Stored data:
•••••
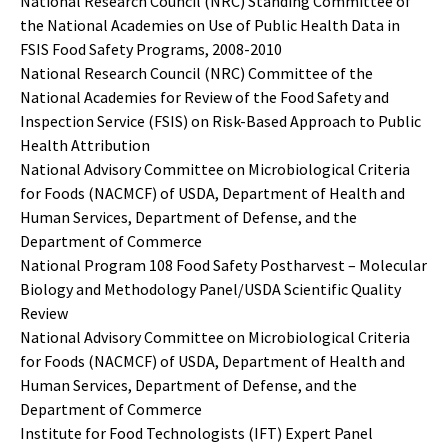
National Research Council (NRC) Standing Committee of
the National Academies on Use of Public Health Data in
FSIS Food Safety Programs, 2008-2010
National Research Council (NRC) Committee of the
National Academies for Review of the Food Safety and
Inspection Service (FSIS) on Risk-Based Approach to Public
Health Attribution
National Advisory Committee on Microbiological Criteria
for Foods (NACMCF) of USDA, Department of Health and
Human Services, Department of Defense, and the
Department of Commerce
National Program 108 Food Safety Postharvest – Molecular
Biology and Methodology Panel/USDA Scientific Quality
Review
National Advisory Committee on Microbiological Criteria
for Foods (NACMCF) of USDA, Department of Health and
Human Services, Department of Defense, and the
Department of Commerce
Institute for Food Technologists (IFT) Expert Panel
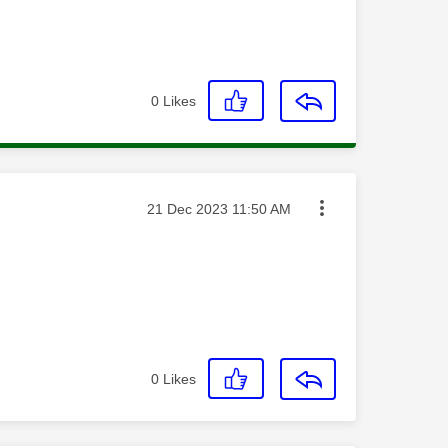
0
Likes
Message posted on
‎21 Dec 2023
11:50 AM
0
Likes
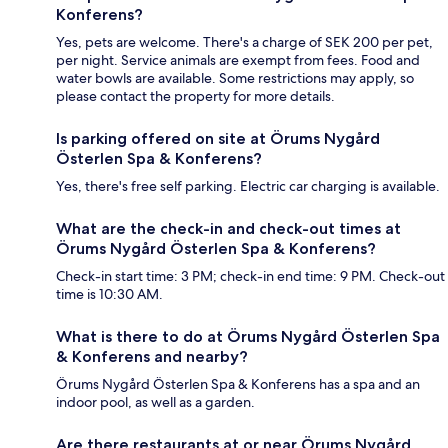
Konferens?
Yes, pets are welcome. There's a charge of SEK 200 per pet,
per night. Service animals are exempt from fees. Food and
water bowls are available. Some restrictions may apply, so
please contact the property for more details.
Is parking offered on site at Örums Nygård
Österlen Spa & Konferens?
Yes, there's free self parking. Electric car charging is available.
What are the check-in and check-out times at
Örums Nygård Österlen Spa & Konferens?
Check-in start time: 3 PM; check-in end time: 9 PM. Check-out
time is 10:30 AM.
What is there to do at Örums Nygård Österlen Spa
& Konferens and nearby?
Örums Nygård Österlen Spa & Konferens has a spa and an
indoor pool, as well as a garden.
Are there restaurants at or near Örums Nygård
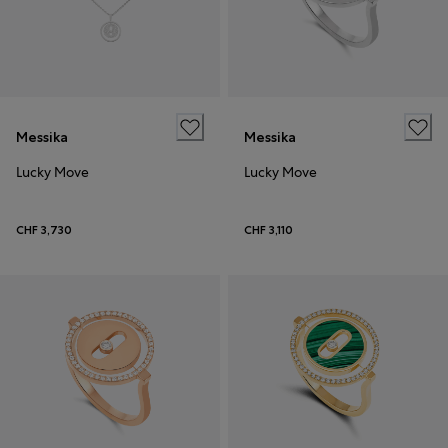
Messika
Messika
Lucky Move
Lucky Move
CHF 3,730
CHF 3,110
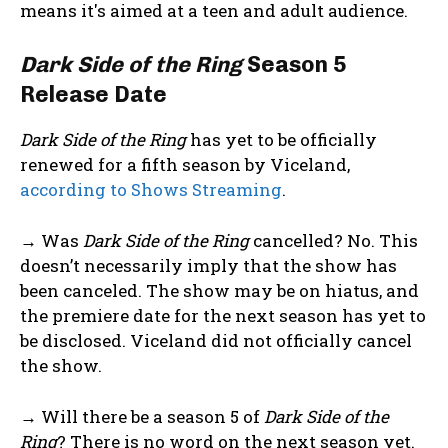
means it's aimed at a teen and adult audience.
Dark Side of the Ring
Season 5
Release Date
Dark Side of the Ring
has yet to be officially
renewed for a fifth season by Viceland,
according to Shows Streaming
.
→ Was
Dark Side of the Ring
cancelled? No. This
doesn’t necessarily imply that the show has
been canceled. The show may be on hiatus, and
the premiere date for the next season has yet to
be disclosed. Viceland did not officially cancel
the show.
→ Will there be a season 5 of
Dark Side of the
Ring
? There is no word on the next season yet.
•••••
What you will do:
Set the records down again exactly, and omit any picture in them.

Exercise solution:
National Research Council (NRC) Standing Committee of
the National Academies on Use of Public Health Data in
FSIS Food Safety Programs, 2008-2010
National Research Council (NRC) Committee of the
National Academies for Review of the Food Safety and
Inspection Service (FSIS) on Risk-Based Approach to Public
Health Attribution
National Advisory Committee on Microbiological Criteria
for Foods (NACMCF) of USDA, Department of Health and
Human Services, Department of Defense, and the
Department of Commerce
National Program 108 Food Safety Postharvest – Molecular
Biology and Methodology Panel/USDA Scientific Quality
Review
National Advisory Committee on Microbiological Criteria
for Foods (NACMCF) of USDA, Department of Health and
Human Services, Department of Defense, and the
Department of Commerce
Institute for Food Technologists (IFT) Expert Panel
0
Likes
Message posted on
‎21 Dec 2023
11:50 AM
0
Likes
Konferens?
Yes, pets are welcome. There's a charge of SEK 200 per pet,
per night. Service animals are exempt from fees. Food and
water bowls are available. Some restrictions may apply, so
please contact the property for more details.
Is parking offered on site at Örums Nygård
Österlen Spa & Konferens?
Yes, there's free self parking. Electric car charging is available.
What are the check-in and check-out times at
Örums Nygård Österlen Spa & Konferens?
Check-in start time: 3 PM; check-in end time: 9 PM. Check-out
time is 10:30 AM.
What is there to do at Örums Nygård Österlen Spa
& Konferens and nearby?
Örums Nygård Österlen Spa & Konferens has a spa and an
indoor pool, as well as a garden.
Are there restaurants at or near Örums Nygård
Messika
Messika
Lucky Move
Lucky Move
CHF 3,730
CHF 3,110
means it's aimed at a teen and adult audience.
Dark Side of the Ring
Season 5
Release Date
Dark Side of the Ring
has yet to be officially
renewed for a fifth season by Viceland,
according to Shows Streaming
.
→ Was
Dark Side of the Ring
cancelled? No. This
doesn’t necessarily imply that the show has
been canceled. The show may be on hiatus, and
the premiere date for the next season has yet to
be disclosed. Viceland did not officially cancel
the show.
→ Will there be a season 5 of
Dark Side of the
Ring
? There is no word on the next season yet.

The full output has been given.